第47話 基盤⑤ ~ガルニの才能~
野心があった。
見返してやるんだ。自分を馬鹿にした村人たちを、そして村の中で一番体が大きく、村の中の誰よりも多くの魔物を狩る事が出来る自分がいずれこの村を大きくして、より多くの人族をまとめていく!!!・・・・・・そう強く望んでいた。
ガルニがそう思うようになっていった原因のひとつに魔法があった。
ガルニは小さい頃から。。そして今もなお自分の魔法が周囲から馬鹿にされている事を知っていた。
自分はこんなに強いのに・・・。村を守ったのに・・・・・。
ひそひそと陰口を叩かれている事を知っていた。
ガルニの不満は溜まる一方だった。
****
服を汚したと叩かれるが泥んこ遊びが好きだったガルニは、8歳になる頃魔法を使えることに気づいた。
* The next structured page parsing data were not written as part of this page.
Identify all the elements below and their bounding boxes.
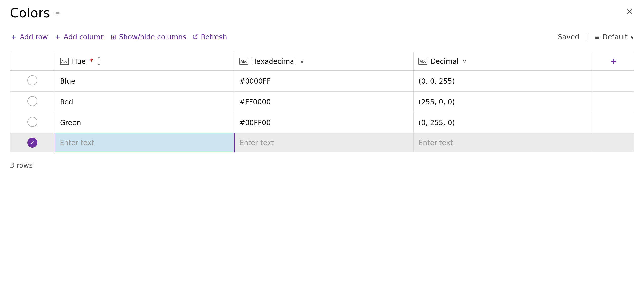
row-select-3[interactable] <box>10 112 55 133</box>
text-col-icon-hex <box>239 58 248 65</box>
add-column-label: Add column <box>64 33 105 41</box>
enter-text-hex[interactable]: Enter text <box>240 139 274 147</box>
table-header-row: Hue * ↑ ↓ Hexadecimal ∨ <box>10 52 634 71</box>
check-circle-new[interactable] <box>28 138 37 148</box>
chevron-dec-icon[interactable]: ∨ <box>462 58 466 65</box>
cell-add-2 <box>592 92 634 112</box>
edit-icon[interactable]: ✏ <box>54 9 61 18</box>
row-select-2[interactable] <box>10 92 55 112</box>
data-table-wrapper: Hue * ↑ ↓ Hexadecimal ∨ <box>10 52 634 152</box>
cell-hex-2[interactable]: #FF0000 <box>234 92 414 112</box>
lines-icon: ≡ <box>594 33 600 41</box>
cell-hue-3[interactable]: Green <box>55 112 234 133</box>
page-title: Colors <box>10 6 50 20</box>
view-label: Default <box>602 33 628 41</box>
table-row: Green #00FF00 (0, 255, 0) <box>10 112 634 133</box>
chevron-down-icon: ∨ <box>630 34 634 40</box>
new-row: Enter text Enter text Enter text <box>10 133 634 152</box>
view-dropdown[interactable]: ≡ Default ∨ <box>587 33 634 41</box>
add-column-icon[interactable]: + <box>610 57 617 66</box>
th-dec-label: Decimal <box>430 57 458 66</box>
radio-unselected-2[interactable] <box>28 96 37 106</box>
add-row-button[interactable]: ＋ Add row <box>10 29 54 45</box>
text-col-icon-hue <box>60 58 69 65</box>
show-hide-label: Show/hide columns <box>119 33 186 41</box>
text-col-icon-dec <box>418 58 427 65</box>
cell-hue-new[interactable]: Enter text <box>55 133 234 152</box>
refresh-label: Refresh <box>201 33 227 41</box>
plus-icon-col: ＋ <box>54 32 61 42</box>
th-add-column[interactable]: + <box>592 52 634 71</box>
table-row: Red #FF0000 (255, 0, 0) <box>10 92 634 112</box>
header-row: Colors ✏ × <box>10 6 634 20</box>
radio-unselected-1[interactable] <box>28 75 37 85</box>
table-row: Blue #0000FF (0, 0, 255) <box>10 71 634 92</box>
cell-dec-3[interactable]: (0, 255, 0) <box>414 112 593 133</box>
th-hex: Hexadecimal ∨ <box>234 52 414 71</box>
cell-dec-2[interactable]: (255, 0, 0) <box>414 92 593 112</box>
show-hide-icon: ⊞ <box>111 33 116 41</box>
page-container: Colors ✏ × ＋ Add row ＋ Add column ⊞ Show… <box>0 0 644 175</box>
required-star: * <box>90 57 93 66</box>
row-count: 3 rows <box>10 161 634 170</box>
add-row-label: Add row <box>20 33 48 41</box>
cell-add-3 <box>592 112 634 133</box>
data-table: Hue * ↑ ↓ Hexadecimal ∨ <box>10 52 634 152</box>
enter-text-hue[interactable]: Enter text <box>60 139 94 147</box>
th-hex-label: Hexadecimal <box>251 57 296 66</box>
add-column-button[interactable]: ＋ Add column <box>54 29 111 45</box>
refresh-button[interactable]: ↺ Refresh <box>192 30 233 44</box>
chevron-hex-icon[interactable]: ∨ <box>300 58 304 65</box>
show-hide-columns-button[interactable]: ⊞ Show/hide columns <box>111 30 192 44</box>
cell-add-new <box>592 133 634 152</box>
title-area: Colors ✏ <box>10 6 61 20</box>
th-hue: Hue * ↑ ↓ <box>55 52 234 71</box>
sort-up-icon[interactable]: ↑ <box>97 57 101 61</box>
sort-down-icon[interactable]: ↓ <box>97 62 101 66</box>
row-count-label: 3 rows <box>10 161 32 170</box>
th-select <box>10 52 55 71</box>
row-select-1[interactable] <box>10 71 55 92</box>
refresh-icon: ↺ <box>192 33 198 41</box>
enter-text-dec[interactable]: Enter text <box>418 139 453 147</box>
cell-add-1 <box>592 71 634 92</box>
hue-sort[interactable]: ↑ ↓ <box>97 57 101 66</box>
plus-icon: ＋ <box>10 32 17 42</box>
toolbar: ＋ Add row ＋ Add column ⊞ Show/hide colum… <box>10 29 634 45</box>
th-hue-label: Hue <box>72 57 86 66</box>
th-dec: Decimal ∨ <box>414 52 593 71</box>
saved-badge: Saved <box>558 33 587 41</box>
cell-hue-2[interactable]: Red <box>55 92 234 112</box>
close-button[interactable]: × <box>626 7 633 16</box>
cell-hex-new[interactable]: Enter text <box>234 133 414 152</box>
cell-hue-1[interactable]: Blue <box>55 71 234 92</box>
row-select-new[interactable] <box>10 133 55 152</box>
radio-unselected-3[interactable] <box>28 117 37 127</box>
cell-dec-1[interactable]: (0, 0, 255) <box>414 71 593 92</box>
cell-hex-1[interactable]: #0000FF <box>234 71 414 92</box>
cell-dec-new[interactable]: Enter text <box>414 133 593 152</box>
cell-hex-3[interactable]: #00FF00 <box>234 112 414 133</box>
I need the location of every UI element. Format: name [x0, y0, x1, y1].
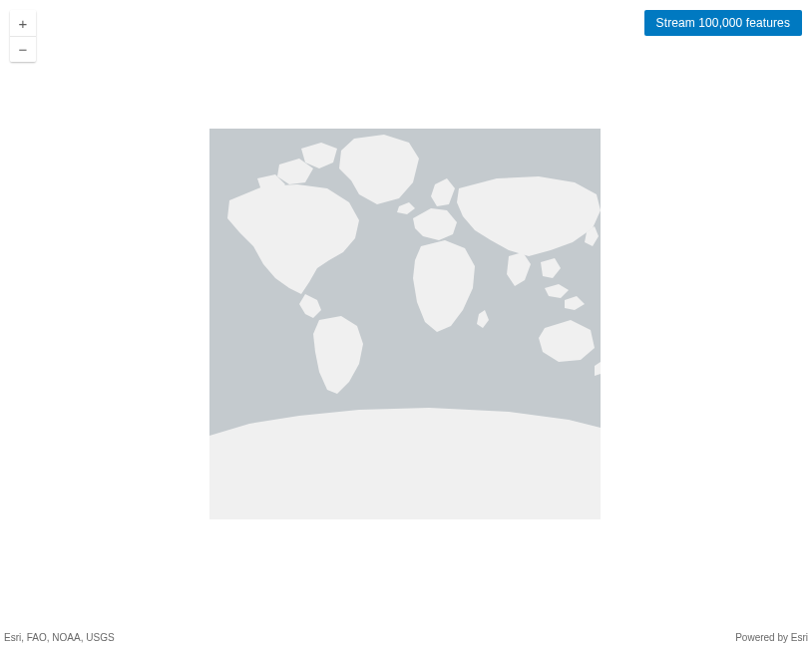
plus-icon: + — [19, 15, 28, 32]
zoom-in-button[interactable]: + — [10, 10, 36, 36]
basemap[interactable] — [209, 129, 601, 519]
attribution-powered-by: Powered by Esri — [735, 632, 808, 643]
attribution-sources: Esri, FAO, NOAA, USGS — [4, 632, 115, 643]
zoom-out-button[interactable]: − — [10, 36, 36, 62]
world-map — [209, 129, 601, 519]
minus-icon: − — [19, 41, 28, 58]
zoom-controls: + − — [10, 10, 36, 62]
map-viewport: + − Stream 100,000 features — [0, 0, 812, 647]
stream-features-button[interactable]: Stream 100,000 features — [644, 10, 802, 36]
手をかざすと土が浮かび上がったのを目にした時は飛び上がるほど喜んだ。
早くから父母を亡くし、長の家で育てられていたガルニは、どこか長の家族から疎外されているような気がしていた。
「これで認めてくれるかもしれない!役に立てるかもしれない!!」
そう思った。
だが、長や長の家族に見せたその魔法は、自分のせいなのか、宿った精霊の性格なのかは分からなかったが、大雑把に土を持ち上げるだけの役に立たたない魔法だと笑われてしまった。長は眉間に皺を寄せてため息を吐くほどだった。
その後何度試しても、不格好で歪な食器しか作れなかった・・・同年代のレック(ガルニを笑った男)のように綺麗なコップや器を作る事が出来なかった。
故にガルニの魔法が役に立つ時はゴミの処理や、埋葬の時のみだった。
悔しかった。
純粋に悔しかったガルニは、馬鹿にした奴らを見返したかった。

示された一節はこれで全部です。